Other readings, important for your paper, are available here.
Class notes and slides, when they supplement the text, are here.
Other recommended sources are listed in the Course Bibliography.
Course Requirements
Your responsibilities in this course include the following, with their contributions to your grade calculation in parentheses:
Attendance
Homework (8%)
Six Tests (72%, 12% each)
One four-to-six page paper (20%)
Attendance: Classes are for your edification. It will be useful for you to attend class. There is no direct penalty for missing class. Some students pick up on the technical material quickly. If you do miss a class, you should arrange to drop off your homework, if you have homework due.
Homework: Homework assignments and their due dates are listed on the schedule below. Most homework assignments are problem sets from Chapters 1-3. Other homework assignments are readings from Chapter 4, mainly in preparation for Philosophy Fridays.
All students will be expected to hand in the first six problem sets, those which are due before the first exam.
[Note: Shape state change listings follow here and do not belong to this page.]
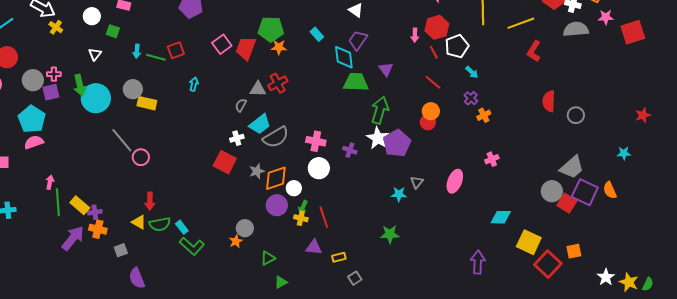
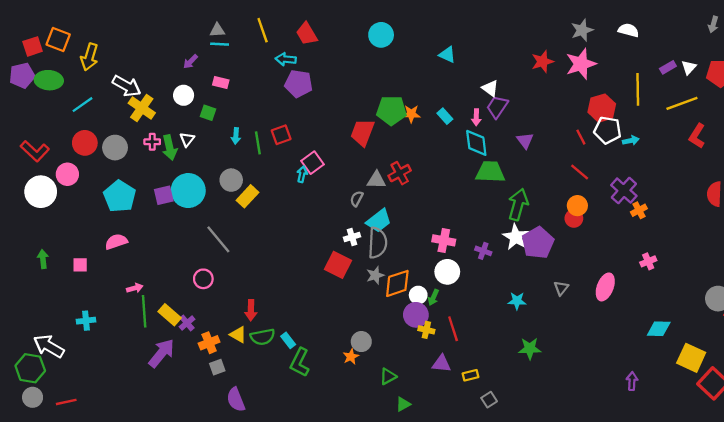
yellow cross: (56, 27) -> (142, 108), size x1.6
red hexagon: (437, 27) -> (602, 108), moved
pink arrow: (415, 35) -> (476, 117), moved
purple trapezoid: (358, 40) -> (497, 107), moved
pink square: (222, 44) -> (312, 163), moved
white pentagon: (457, 46) -> (608, 130), turned 30
orange star: (279, 47) -> (411, 114), moved
green line: (156, 57) -> (258, 143), turned 66
purple triangle: (386, 69) -> (525, 141), moved
cyan arrow: (472, 72) -> (631, 141), moved, turned -56
pink cross: (54, 74) -> (152, 142), moved
gray circle: (33, 80) -> (115, 148), moved
green arrow: (80, 85) -> (170, 148), moved
purple square: (51, 92) -> (164, 195), moved
purple cross: (471, 98) -> (624, 191), size x1.6
yellow rectangle: (147, 103) -> (247, 196), turned -60
cyan pentagon: (32, 119) -> (120, 196), moved
gray semicircle: (276, 137) -> (378, 243), moved, turned -56
pink circle: (141, 157) -> (203, 279), moved
pink arrow: (50, 182) -> (135, 288), turned 64
cyan star: (399, 194) -> (517, 301), moved
purple circle: (277, 205) -> (416, 315), moved
green arrow: (303, 207) -> (433, 297), moved
purple cross: (95, 212) -> (187, 323), turned -32
orange cross: (98, 229) -> (209, 343), moved, turned -36
green L-shape: (192, 246) -> (300, 362), turned 75
purple arrow: (478, 262) -> (632, 381), size x0.7

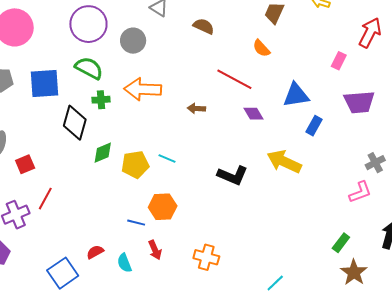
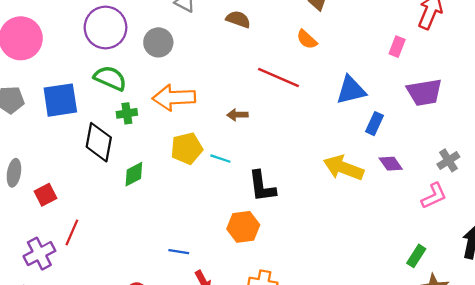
purple diamond: (254, 114) -> (391, 164), moved
cyan line: (167, 159) -> (220, 159), moved
yellow pentagon: (135, 165) -> (187, 148), moved
black L-shape: (233, 175) -> (262, 186), moved, turned 64
orange hexagon: (163, 207) -> (243, 227), moved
If you receive less than an 85% on any exam, you must hand in all problem sets which are due before the next exam. If you receive an 85% or higher on the most recent exam, you may hand in your homework, if you wish, but it will not be required. When handing in homework, make it neat and presentable. There should be no ripped or crumpled pages. Problems should be clearly delimited. Questions may not need to be written out fully, but solutions must be.
Sample solutions to all homework problems are in the solutions manual, available on line. Acceptable solutions to most problems vary. You are expected to have completed the homework and looked at the sample solutions before the beginning of class. We will begin most classes with time to review a few homework questions. Mark any changes you make to your original solutions in a different-colored writing utensil so I can see where you may need help. Come to class prepared to ask questions which remain unanswered.
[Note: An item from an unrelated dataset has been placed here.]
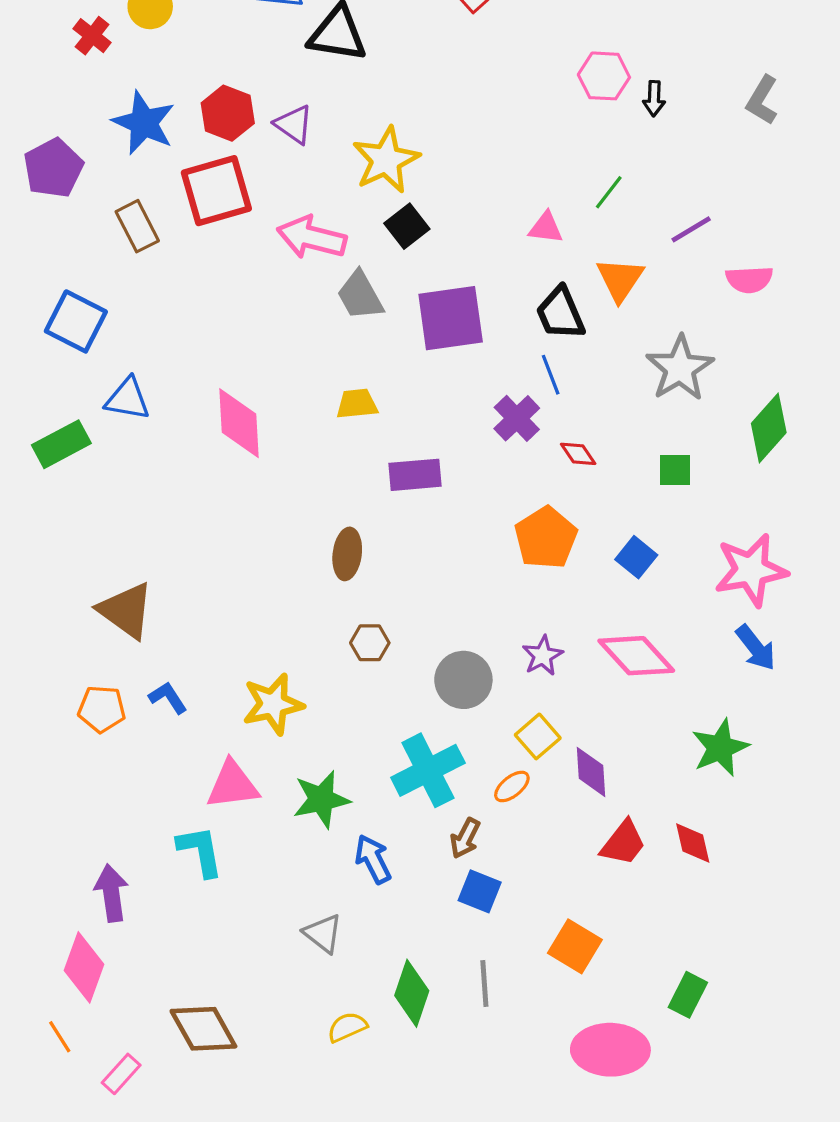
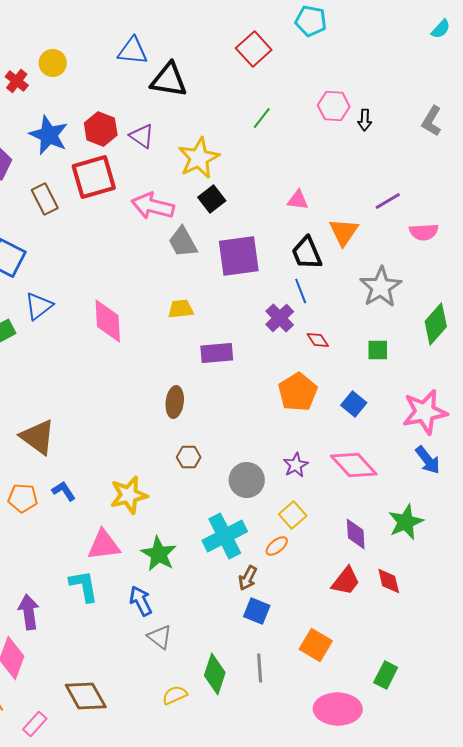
green line: (609, 192) -> (262, 118), moved
blue triangle: (128, 399) -> (39, 306), turned -48
purple diamond: (591, 772) -> (356, 534), moved
green star: (321, 799) -> (159, 554), turned -30
blue arrow: (373, 859) -> (141, 601), moved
The homework assignments on the schedule are minimal. If you are still struggling with the material, you should do more problems.
Tests: All six tests are mandatory. Dates for the tests are given on the schedule below. No make-ups will be allowed for missed tests. If you are unable to take a test, you must request an arrangement from me in advance. The final exam will be of the same type as each of the first five tests. Be prepared: the work gets progressively harder and the final exam will be longer than the rest and cover the most difficult material in the course.
You will have an opportunity, at the time of the final, to take a compensatory version of up to two of the first five tests. I will average the grade on the compensatory exam with your original grade. If you miss a test during the term, the compensatory exam will be averaged with a 0. Practice problems for each test will be available on the course website.
Paper: Each student will write a short paper on a topic in logic, philosophy of logic, or the application of logic to philosophy. Seven class meetings, Philosophy Fridays, will be devoted to such topics. Readings for Philosophy Fridays come from Chapter 4 of What Follows. I expect you to do further research for your papers; suggestions are included in the text. Papers may be mainly expository, especially those covering technical topics. The best papers will philosophical, and will defend a thesis. I will suggest topics and readings through the term. Papers are due on December 6, though they may be submitted at any time during the course. More details about the papers will be distributed in class.
On Grades: Grades on assignments will be posted on Blackboard, along with a running total, which I call your grade calculation. Your grade calculation is a guide for me to use in assigning you a final grade. There are no rules binding how I translate your grade calculation, which will appear in Blackboard as a percentage, into a letter grade. In particular, the Hamilton College key for translating your letter grades into percentages, used for graduate school admissions, is not a tool for calculating your final grade. I welcome further discussion of the purposes and methods of grading, as well as my own grading policies.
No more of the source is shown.